Köseoglu was de afgelopen maanden in het nieuws vanwege de perikelen rondom de inzet van het interventieteam in Zaandam-Oost. Begin dit jaar stelde ze bij een vergadering van het Zaanstad Beraad dat de aanpak mogelijk gepaard zou gaan met discriminatie en institutioneel racisme. Ze liet zich interviewen door het NHD. Onderzoekssite Follow the Money had over de omstreden aanpak van Zaanstad in de wijken in Zaandam-Oost geschreven.
Zaanstad werkte samen het met Regionale Informatie- en Expertisecentra (RIEC). Deze club had een rapport opgesteld waarin onder meer werd gesteld dat Turkse Nederlanders ‘erg bedreven’ zouden zijn in belasting- en toeslagenfraude. Burgemeester Jan Hamming reageerde destijds woedend op de uitspraken van Köseoglu. De omstreden werkwijze zou allang zijn aangepast. Sinds 2020 zou nationaliteit niet meer worden geregisterd, behoudens in uitzonderingsgevallen.
Burgemeester Hamming noemde de uitspraken van Köseoglu ‘enorm schadelijk en kwalijk.’ In een Raadsinformatiebrief stelde het college dat Köseoglu ‘onwaarheden en ongefundeerde uitspraken’ had gedaan en feitelijke onjuistheden had verspreid. Dat zou schadelijk zou voor de ‘stevige aanpak van ondermijning in Zaandam-Oost’. Zaanstad kreeg overigens wel meerdere brieven van inwoners waarin over institutionele discriminatie werd geklaagd.
In juni publiceerde Follow the Money opnieuw over de aanpak. Het interventieteam zou als een soort ‘gemeente binnen de gemeente opereren’ en zich niet aan wettelijke en ethische regels zouden. Onderzoek werd tegengewerkt, ambtenaren onder druk gezet en medewerkers werd op het hart gedrukt niets op schrift te zetten omdat het anders openbaar gemaakt zou kunnen worden.
Köseoglu stelde het opnieuw aan de orde tijdens een rondvraag bij het Zaanstad Beraad die voor een bomvolle tribune zorgde. Zowel voor- als tegenstanders van de aanpak van het interventieteam kwamen aan het woord. Burgemeester Hamming voelde overigens niet zoveel voor een onafhankelijk onderzoek.
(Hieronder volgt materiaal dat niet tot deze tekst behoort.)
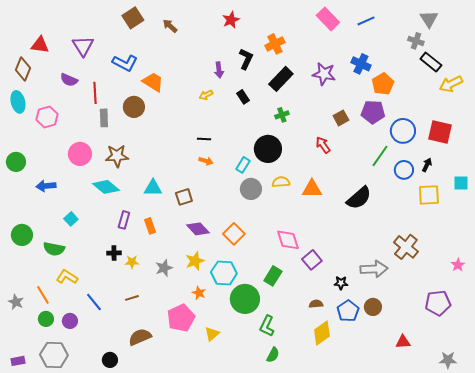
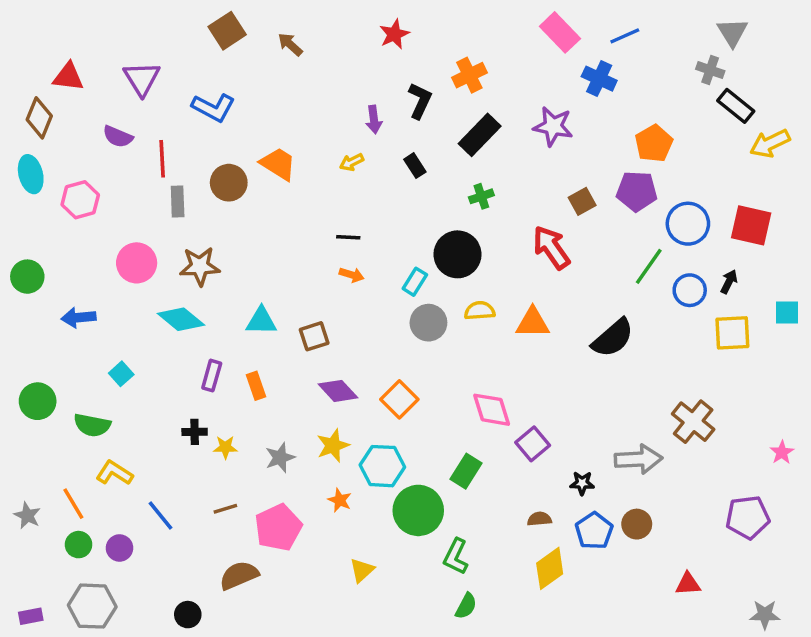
blue cross: (361, 64) -> (599, 79), moved
orange trapezoid: (153, 82) -> (278, 164), moved
red arrow: (323, 145) -> (551, 248), size x1.5
pink pentagon: (181, 318) -> (278, 528), moved

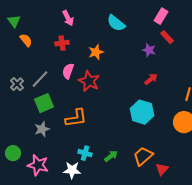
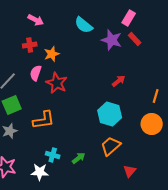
pink arrow: (68, 18) -> (36, 20), turned -35
purple star: (149, 50) -> (112, 40), moved, size x1.5
orange star: (96, 52) -> (52, 54), moved
orange trapezoid: (143, 156) -> (111, 146), moved

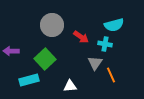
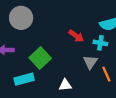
gray circle: (52, 25) -> (21, 18), moved

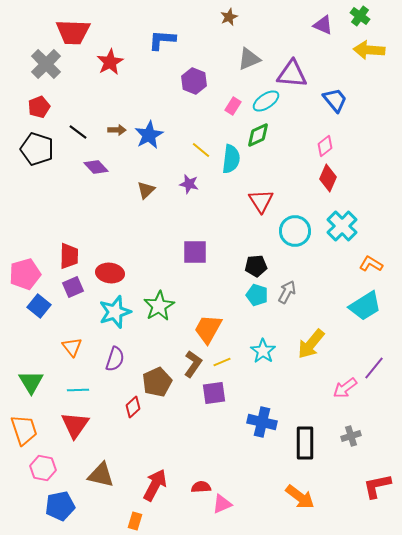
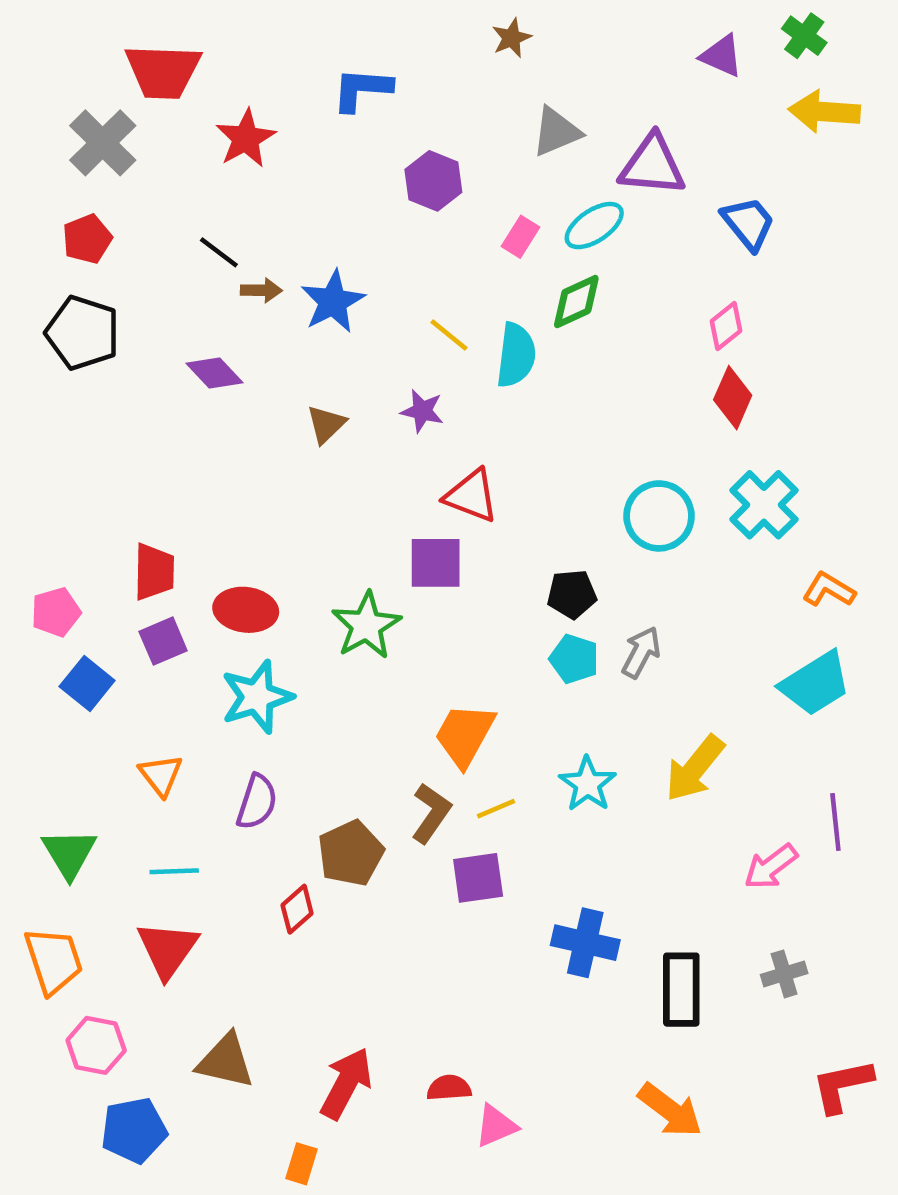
black line: (78, 132) -> (219, 252), moved
red triangle: (261, 201) -> (471, 496), moved, turned -36
pink pentagon: (25, 274) -> (56, 612), size x0.7
green star: (159, 306) -> (366, 625), moved
purple line: (374, 368) -> (835, 822), turned -45

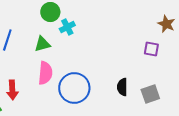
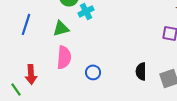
blue circle: (74, 88) -> (93, 72), size x0.5

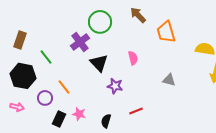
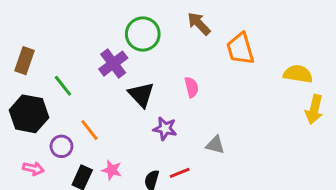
gray triangle: (169, 80) -> (215, 145), moved
pink arrow: (17, 107) -> (33, 169), moved
red line: (136, 111) -> (180, 173), moved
De drukte bij de rondvraag en het aantal vragen was zo groot dat de behandeling niet kon worden afgerond. Köseoglu stelde zelf de vervolgbehandeling uit wat haar op een rechtstreekse en persoonlijke aanval van CDA, VVD en POV kwam te staan.
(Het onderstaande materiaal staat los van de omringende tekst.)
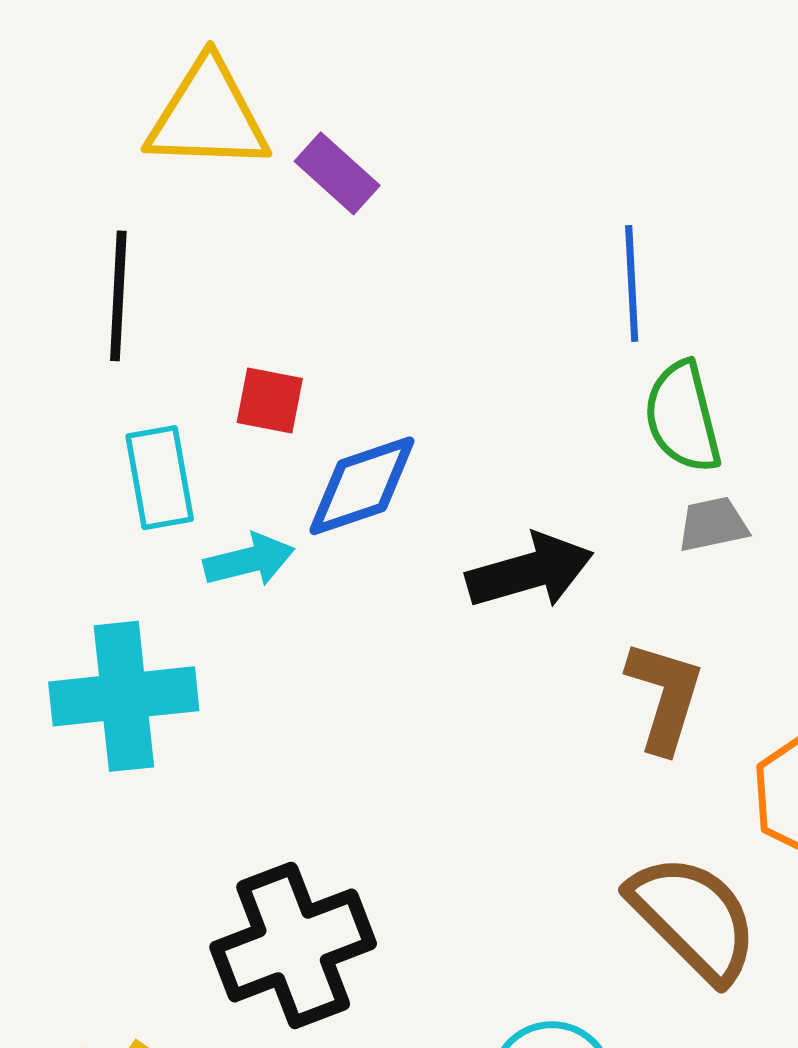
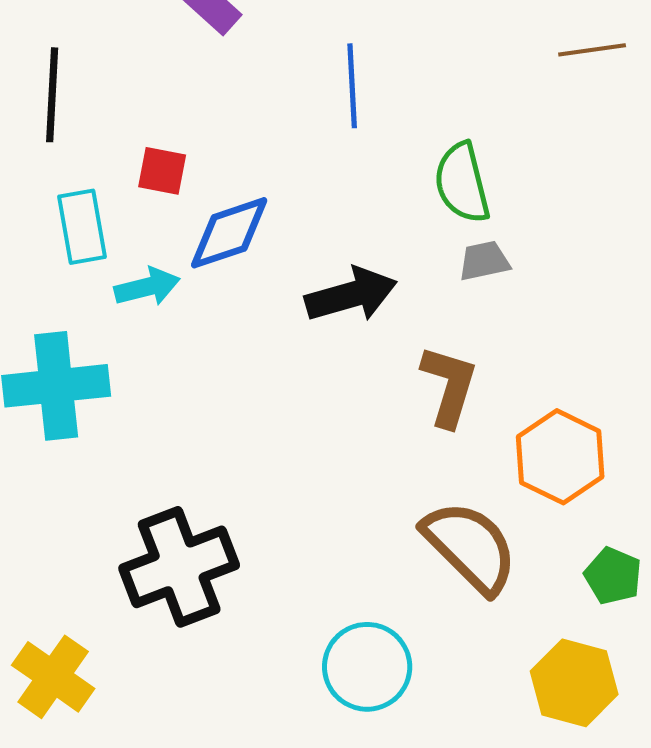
blue line: (632, 283) -> (352, 86), moved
Door Piet Bakker en Merel Kan.
maar ligt t nu aan mij. Waarom treed ze nu tijdelijk terug en waarom tijdelijk en hoelang is tijdelijk?
Ik zie die vraag niet beantwoord, toch?
Ik ben zeer benieuwd wat de burgemeester, wethouders en betrokken raadsleden gaan doen als deze mevrouw besluit te gaan praten.
De boodschapper onschadelijk maken lost niets op. De gemeente Zaanstad houdt zich al jaren. niet aan de wet bij controlres op de participatiewet. Het is er volgens ftm niet beter op geworden.
Als inwoner van Zaanstad raakt mij dit extra, omdat ik zelf zie hoe belangrijk het is dat iedereen zich gehoord voelt in deze stad.
We leven in een vrij land, in een democratie. Juist daarom moet er ruimte zijn om vragen te stellen — ook over gevoelige onderwerpen zoals institutionele ongelijkheid of de aanpak van bepaalde wijken. Zolang er geen sprake is van geweld of belediging, maar van het stellen van vragen en het voeren van een inhoudelijk gesprek, hoort dat bij een gezonde democratie.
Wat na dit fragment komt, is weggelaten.